Document layout detection data:

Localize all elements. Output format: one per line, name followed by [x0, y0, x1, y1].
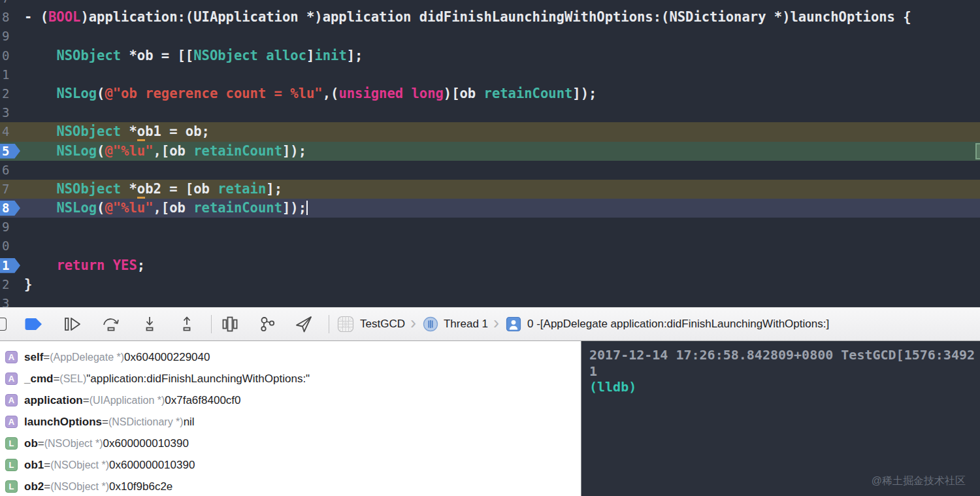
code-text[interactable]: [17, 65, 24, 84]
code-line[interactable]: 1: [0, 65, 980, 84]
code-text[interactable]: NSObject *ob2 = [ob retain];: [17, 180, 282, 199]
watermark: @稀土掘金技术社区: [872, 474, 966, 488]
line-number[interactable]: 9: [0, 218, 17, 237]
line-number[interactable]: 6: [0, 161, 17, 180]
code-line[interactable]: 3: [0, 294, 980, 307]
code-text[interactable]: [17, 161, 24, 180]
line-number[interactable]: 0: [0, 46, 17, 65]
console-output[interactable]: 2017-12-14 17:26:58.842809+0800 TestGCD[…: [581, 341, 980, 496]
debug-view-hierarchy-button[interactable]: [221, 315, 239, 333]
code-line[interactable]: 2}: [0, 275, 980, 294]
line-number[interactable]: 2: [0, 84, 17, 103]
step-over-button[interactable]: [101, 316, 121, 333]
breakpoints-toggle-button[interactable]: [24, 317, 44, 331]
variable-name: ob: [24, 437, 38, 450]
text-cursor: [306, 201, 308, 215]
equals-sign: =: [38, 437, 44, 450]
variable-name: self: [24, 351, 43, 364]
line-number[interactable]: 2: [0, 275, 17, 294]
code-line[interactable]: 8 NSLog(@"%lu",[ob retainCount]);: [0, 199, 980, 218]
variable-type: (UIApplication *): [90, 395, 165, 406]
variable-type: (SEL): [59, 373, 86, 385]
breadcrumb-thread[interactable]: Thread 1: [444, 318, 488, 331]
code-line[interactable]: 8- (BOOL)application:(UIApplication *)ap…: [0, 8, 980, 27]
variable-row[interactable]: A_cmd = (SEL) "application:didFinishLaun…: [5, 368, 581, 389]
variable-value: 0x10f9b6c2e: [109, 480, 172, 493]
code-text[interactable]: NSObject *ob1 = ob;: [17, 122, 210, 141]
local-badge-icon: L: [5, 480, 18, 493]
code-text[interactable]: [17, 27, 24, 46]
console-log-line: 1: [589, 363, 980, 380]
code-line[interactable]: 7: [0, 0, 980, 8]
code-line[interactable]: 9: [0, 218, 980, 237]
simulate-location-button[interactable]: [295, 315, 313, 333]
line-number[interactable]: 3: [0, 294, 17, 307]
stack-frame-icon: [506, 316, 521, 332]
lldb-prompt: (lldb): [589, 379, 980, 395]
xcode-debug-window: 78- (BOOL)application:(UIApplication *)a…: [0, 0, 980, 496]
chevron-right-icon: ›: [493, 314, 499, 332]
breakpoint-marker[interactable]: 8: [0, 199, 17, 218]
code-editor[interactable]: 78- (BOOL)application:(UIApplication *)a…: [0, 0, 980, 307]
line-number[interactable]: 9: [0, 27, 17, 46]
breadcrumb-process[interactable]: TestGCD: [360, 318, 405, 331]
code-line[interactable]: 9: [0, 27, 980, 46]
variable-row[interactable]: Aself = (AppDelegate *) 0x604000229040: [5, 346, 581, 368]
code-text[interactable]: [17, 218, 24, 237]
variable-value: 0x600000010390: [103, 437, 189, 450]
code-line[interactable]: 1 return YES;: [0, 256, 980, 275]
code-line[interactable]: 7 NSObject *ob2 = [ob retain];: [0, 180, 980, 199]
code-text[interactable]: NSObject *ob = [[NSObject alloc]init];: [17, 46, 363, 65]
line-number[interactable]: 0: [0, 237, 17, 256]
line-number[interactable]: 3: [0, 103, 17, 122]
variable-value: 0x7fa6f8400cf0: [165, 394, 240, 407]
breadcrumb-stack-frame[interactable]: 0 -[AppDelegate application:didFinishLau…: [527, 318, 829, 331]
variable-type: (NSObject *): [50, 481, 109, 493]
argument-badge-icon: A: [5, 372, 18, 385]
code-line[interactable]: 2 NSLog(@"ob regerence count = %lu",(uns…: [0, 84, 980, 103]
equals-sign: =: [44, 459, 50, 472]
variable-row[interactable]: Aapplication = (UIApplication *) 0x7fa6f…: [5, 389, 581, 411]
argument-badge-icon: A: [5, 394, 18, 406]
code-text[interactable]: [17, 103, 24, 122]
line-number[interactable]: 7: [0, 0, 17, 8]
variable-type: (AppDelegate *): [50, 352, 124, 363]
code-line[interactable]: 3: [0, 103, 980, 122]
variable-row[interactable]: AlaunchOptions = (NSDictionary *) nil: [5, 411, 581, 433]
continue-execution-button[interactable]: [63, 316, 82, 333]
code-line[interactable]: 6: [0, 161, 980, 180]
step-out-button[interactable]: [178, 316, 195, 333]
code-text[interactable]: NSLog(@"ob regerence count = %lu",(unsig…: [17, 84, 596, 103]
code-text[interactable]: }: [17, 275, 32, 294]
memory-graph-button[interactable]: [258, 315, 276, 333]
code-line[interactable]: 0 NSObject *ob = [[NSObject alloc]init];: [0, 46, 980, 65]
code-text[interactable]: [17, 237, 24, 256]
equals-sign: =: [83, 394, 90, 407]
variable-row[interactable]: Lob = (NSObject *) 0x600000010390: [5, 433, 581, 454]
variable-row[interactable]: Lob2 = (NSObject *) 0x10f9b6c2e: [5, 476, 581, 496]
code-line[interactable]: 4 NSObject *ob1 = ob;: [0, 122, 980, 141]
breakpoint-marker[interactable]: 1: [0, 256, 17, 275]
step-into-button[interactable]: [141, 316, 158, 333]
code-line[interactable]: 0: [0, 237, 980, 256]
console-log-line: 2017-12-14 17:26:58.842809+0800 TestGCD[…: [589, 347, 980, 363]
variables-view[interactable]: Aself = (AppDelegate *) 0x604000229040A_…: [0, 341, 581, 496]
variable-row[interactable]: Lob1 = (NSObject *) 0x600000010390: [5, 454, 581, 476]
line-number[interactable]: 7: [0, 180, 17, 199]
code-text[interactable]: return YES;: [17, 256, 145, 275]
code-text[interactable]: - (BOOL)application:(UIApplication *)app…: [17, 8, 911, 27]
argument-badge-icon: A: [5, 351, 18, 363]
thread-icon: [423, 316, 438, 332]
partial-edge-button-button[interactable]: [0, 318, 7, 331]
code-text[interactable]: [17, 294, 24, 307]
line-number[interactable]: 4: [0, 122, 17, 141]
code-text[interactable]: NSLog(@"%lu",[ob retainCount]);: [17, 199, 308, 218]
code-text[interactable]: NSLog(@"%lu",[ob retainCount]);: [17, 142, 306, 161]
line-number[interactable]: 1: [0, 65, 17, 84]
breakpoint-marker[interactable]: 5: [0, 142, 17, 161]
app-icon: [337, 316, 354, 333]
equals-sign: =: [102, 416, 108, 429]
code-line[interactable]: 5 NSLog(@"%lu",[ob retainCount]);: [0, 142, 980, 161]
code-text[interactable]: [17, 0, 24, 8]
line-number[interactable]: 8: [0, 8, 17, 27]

--

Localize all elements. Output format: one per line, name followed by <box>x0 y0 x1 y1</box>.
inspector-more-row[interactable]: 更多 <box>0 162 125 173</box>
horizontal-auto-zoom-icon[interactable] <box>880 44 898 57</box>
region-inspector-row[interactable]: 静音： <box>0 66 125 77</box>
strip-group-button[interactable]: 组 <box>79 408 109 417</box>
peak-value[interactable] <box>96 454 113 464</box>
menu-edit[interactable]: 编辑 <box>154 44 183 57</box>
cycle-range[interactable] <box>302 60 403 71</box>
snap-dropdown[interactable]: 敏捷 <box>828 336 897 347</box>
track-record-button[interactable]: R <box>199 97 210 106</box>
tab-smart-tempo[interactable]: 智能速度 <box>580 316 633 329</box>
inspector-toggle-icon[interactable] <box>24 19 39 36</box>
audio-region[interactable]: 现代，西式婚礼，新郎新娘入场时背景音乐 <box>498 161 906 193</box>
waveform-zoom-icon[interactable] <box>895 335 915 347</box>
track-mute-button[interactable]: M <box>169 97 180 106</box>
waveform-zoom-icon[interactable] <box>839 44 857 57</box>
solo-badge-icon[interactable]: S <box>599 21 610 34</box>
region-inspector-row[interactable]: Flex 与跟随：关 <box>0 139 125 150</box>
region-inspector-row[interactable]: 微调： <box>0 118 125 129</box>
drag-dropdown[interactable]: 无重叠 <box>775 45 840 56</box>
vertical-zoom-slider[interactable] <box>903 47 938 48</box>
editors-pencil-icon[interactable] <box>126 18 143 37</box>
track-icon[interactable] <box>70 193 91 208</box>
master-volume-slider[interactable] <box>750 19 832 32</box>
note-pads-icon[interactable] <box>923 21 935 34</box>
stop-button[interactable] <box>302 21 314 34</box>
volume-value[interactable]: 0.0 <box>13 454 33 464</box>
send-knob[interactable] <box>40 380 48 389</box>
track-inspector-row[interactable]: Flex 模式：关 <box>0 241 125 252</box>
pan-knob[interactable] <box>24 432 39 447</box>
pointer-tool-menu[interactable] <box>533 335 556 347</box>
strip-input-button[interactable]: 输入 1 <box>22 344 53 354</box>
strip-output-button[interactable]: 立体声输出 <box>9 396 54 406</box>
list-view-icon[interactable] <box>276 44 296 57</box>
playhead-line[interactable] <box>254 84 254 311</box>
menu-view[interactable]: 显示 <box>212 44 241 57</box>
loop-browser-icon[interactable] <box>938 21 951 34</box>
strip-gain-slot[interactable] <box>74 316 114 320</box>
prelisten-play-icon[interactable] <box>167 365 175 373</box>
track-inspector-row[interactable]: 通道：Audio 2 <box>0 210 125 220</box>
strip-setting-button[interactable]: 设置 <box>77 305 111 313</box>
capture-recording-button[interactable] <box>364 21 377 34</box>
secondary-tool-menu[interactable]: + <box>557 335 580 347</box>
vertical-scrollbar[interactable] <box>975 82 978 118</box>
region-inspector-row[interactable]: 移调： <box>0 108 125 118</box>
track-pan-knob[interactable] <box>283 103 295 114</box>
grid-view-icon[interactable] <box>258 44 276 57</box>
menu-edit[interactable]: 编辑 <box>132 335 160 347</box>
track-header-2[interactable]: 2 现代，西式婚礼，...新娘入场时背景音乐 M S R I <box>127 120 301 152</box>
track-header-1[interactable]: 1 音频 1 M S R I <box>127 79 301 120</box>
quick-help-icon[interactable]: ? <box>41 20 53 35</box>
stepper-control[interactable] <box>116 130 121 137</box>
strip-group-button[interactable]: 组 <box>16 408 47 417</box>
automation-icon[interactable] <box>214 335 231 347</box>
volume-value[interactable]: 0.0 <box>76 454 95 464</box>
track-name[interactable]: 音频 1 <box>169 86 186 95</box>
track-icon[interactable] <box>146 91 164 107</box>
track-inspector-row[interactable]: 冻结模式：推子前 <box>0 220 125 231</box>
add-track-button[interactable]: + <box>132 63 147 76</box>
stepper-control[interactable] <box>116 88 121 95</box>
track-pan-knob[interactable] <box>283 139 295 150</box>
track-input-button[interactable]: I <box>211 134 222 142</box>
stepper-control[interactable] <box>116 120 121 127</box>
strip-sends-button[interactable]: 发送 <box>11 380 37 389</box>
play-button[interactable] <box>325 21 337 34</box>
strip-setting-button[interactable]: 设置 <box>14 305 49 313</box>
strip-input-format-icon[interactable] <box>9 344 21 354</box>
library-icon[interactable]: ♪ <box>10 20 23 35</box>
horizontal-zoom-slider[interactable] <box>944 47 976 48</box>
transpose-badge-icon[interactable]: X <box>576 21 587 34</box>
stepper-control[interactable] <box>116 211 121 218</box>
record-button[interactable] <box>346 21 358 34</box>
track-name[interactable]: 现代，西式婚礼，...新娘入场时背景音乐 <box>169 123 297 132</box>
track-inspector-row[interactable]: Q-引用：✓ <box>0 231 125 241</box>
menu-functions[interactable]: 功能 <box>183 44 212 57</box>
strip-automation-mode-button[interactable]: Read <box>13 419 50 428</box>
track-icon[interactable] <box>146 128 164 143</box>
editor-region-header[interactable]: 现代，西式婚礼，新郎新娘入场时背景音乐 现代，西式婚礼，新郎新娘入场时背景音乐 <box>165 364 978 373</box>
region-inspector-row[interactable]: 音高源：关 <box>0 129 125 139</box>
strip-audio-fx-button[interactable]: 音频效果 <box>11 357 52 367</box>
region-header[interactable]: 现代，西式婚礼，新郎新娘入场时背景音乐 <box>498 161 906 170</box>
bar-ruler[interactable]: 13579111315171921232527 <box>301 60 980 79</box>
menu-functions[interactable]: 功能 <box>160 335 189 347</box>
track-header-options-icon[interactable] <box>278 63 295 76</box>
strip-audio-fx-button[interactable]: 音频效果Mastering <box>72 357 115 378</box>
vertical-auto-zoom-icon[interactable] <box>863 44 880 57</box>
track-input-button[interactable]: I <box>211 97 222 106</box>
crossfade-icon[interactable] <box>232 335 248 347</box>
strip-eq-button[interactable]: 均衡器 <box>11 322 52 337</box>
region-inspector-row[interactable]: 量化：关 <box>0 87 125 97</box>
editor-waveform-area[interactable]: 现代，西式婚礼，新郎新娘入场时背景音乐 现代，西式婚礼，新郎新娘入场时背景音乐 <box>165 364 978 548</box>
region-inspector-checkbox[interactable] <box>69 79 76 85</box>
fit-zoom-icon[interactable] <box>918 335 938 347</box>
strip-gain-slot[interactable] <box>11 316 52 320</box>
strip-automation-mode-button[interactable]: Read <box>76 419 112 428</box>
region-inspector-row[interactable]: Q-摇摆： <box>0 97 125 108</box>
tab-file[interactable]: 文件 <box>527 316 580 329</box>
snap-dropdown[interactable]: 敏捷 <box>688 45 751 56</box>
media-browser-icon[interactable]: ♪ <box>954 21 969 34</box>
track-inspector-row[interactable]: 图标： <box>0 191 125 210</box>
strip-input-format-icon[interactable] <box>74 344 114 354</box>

**WHAT IS REQUIRED:**
Among the lines above, which contain the word "BOOL"? Copy every one.

**WRITTEN ANSWER:**
code-line[interactable]: 8- (BOOL)application:(UIApplication *)ap…: [0, 8, 980, 27]
xcode-debug-window: 78- (BOOL)application:(UIApplication *)a…: [0, 0, 980, 496]
code-editor[interactable]: 78- (BOOL)application:(UIApplication *)a…: [0, 0, 980, 307]
code-text[interactable]: - (BOOL)application:(UIApplication *)app…: [17, 8, 911, 27]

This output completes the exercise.